In a Tumblr post titled 'An introduction to the post-epicurean psychedelic school of poetry', Baylis disapproved of "the commercialisation of [poetry as an] art form." In the same post, he introduced a school of poetry, the 'post-epicurean psychedelia', which is identified by "lyrical poetry with heady, intoxicating imagery and a focus on hedonistic living" and includes such writers as Jayant Kashyap, Maria Sledmere and Hera Lindsay Bird.
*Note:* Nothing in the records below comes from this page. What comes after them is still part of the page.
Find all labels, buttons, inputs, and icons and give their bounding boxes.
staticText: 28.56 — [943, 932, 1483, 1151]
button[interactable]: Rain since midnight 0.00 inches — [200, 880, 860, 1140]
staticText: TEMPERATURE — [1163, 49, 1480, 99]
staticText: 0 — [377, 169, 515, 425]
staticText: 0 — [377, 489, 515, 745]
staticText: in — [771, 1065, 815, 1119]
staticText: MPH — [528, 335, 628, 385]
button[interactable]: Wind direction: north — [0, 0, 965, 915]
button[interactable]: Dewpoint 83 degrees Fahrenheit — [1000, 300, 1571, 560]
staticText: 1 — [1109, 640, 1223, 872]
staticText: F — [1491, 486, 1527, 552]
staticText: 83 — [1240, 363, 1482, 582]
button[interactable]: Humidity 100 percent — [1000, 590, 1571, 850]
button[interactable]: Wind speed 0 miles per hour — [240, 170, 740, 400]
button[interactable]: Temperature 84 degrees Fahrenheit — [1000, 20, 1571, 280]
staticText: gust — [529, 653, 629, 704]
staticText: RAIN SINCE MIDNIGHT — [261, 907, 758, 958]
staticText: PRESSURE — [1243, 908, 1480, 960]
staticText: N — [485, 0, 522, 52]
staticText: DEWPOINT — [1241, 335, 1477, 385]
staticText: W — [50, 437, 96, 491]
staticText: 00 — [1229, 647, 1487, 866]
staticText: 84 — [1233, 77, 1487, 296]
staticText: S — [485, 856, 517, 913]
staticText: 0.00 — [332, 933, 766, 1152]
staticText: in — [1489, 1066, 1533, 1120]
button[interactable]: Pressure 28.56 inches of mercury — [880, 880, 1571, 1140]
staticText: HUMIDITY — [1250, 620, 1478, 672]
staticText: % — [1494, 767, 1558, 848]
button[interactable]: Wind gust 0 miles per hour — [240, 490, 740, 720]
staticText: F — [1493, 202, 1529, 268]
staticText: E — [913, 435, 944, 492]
In 2025, after some issues online (potential cancellation, "fle[eing] to Spain"), Baylis's seventh pamphlet fuck poetry was published by Red Ceilings Press, which Paul Sutton, save the "tiresome use of lower case", called "a delight".

==Books==
Baylis has published a total of seven pamphlets and a full-length collection. He has edited several anthologies for Broken Sleep Books.

===Pamphlets===
- Elizabeth (Agave Press, 2016)
- hilda doolittle's carl jung t-shirt (Erbacce, 2016) ISBN 9781907878831
- Drag City (with artwork by Hiromi Suzuki) (Broken Sleep Books, 2019) ISBN 9781726667630
- at first it felt like flying (in collaboration with Andrew Taylor) (Indigo Dreams Publishing, 2019) ISBN 9781910834992
- Swimming (The Red Ceilings Press, 2020)
- Santa Lucía (Invisible Hand Press, 2021)
- fuck poetry (The Red Ceilings Press, 2025)
- white flowers (Salò Press, 2026)

===Collection===
- a fondness for the colour green (Broken Sleep Books, 2023) ISBN 9781915760180

===Anthologies===
As editor (with Aaron Kent):
- Broken Sleep Books Anthology 2018 ISBN 9781790505579
- Broken Sleep Books 2021 Anthology ISBN 9781915079831
- Footprints: an anthology of new ecopoetry (Broken Sleep Books, 2022) ISBN 9781915079886
- Broken Sleep Books 2022 Anthology ISBN 9781915079770

==Awards==
- 2024: Commended, Stephen Spender Prize.